* Task requirements *
Reproduce precisely the lines of the material below from the line containing "Entrega de premios del concurso de dibujos" up to and including its last line. Pictures must not be copied.

################

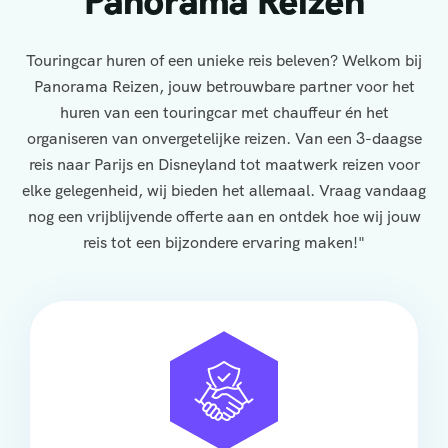
Panorama Reizen
Touringcar huren of een unieke reis beleven? Welkom bij
Panorama Reizen, jouw betrouwbare partner voor het
huren van een touringcar met chauffeur én het
organiseren van onvergetelijke reizen. Van een 3-daagse
reis naar Parijs en Disneyland tot maatwerk reizen voor
elke gelegenheid, wij bieden het allemaal. Vraag vandaag
nog een vrijblijvende offerte aan en ontdek hoe wij jouw
reis tot een bijzondere ervaring maken!"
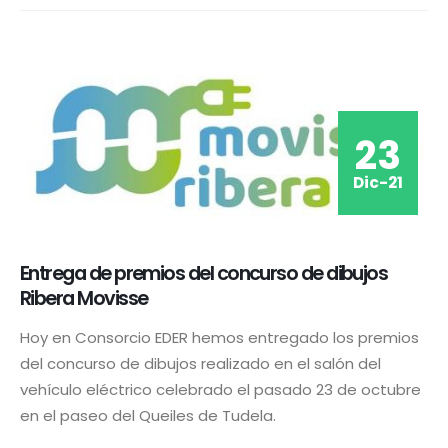
23
Dic-21
Entrega de premios del concurso de dibujos
Ribera Movisse
Hoy en Consorcio EDER hemos entregado los premios
del concurso de dibujos realizado en el salón del
vehículo eléctrico celebrado el pasado 23 de octubre
en el paseo del Queiles de Tudela.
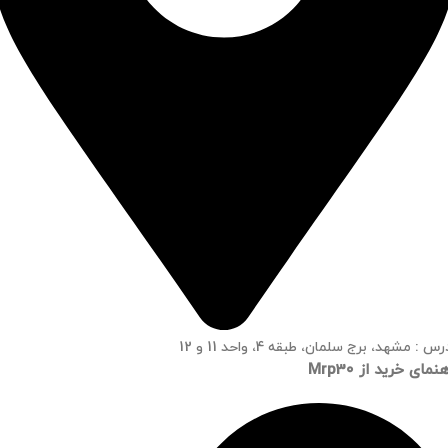
س : مشهد، برج سلمان، طبقه 4، واحد 11 و 12
نمای خرید از Mrp30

################

* Task output *
Entrega de premios del concurso de dibujos
Ribera Movisse
Hoy en Consorcio EDER hemos entregado los premios
del concurso de dibujos realizado en el salón del
vehículo eléctrico celebrado el pasado 23 de octubre
en el paseo del Queiles de Tudela.
س : مشهد، برج سلمان، طبقه 4، واحد 11 و 12
نمای خرید از Mrp30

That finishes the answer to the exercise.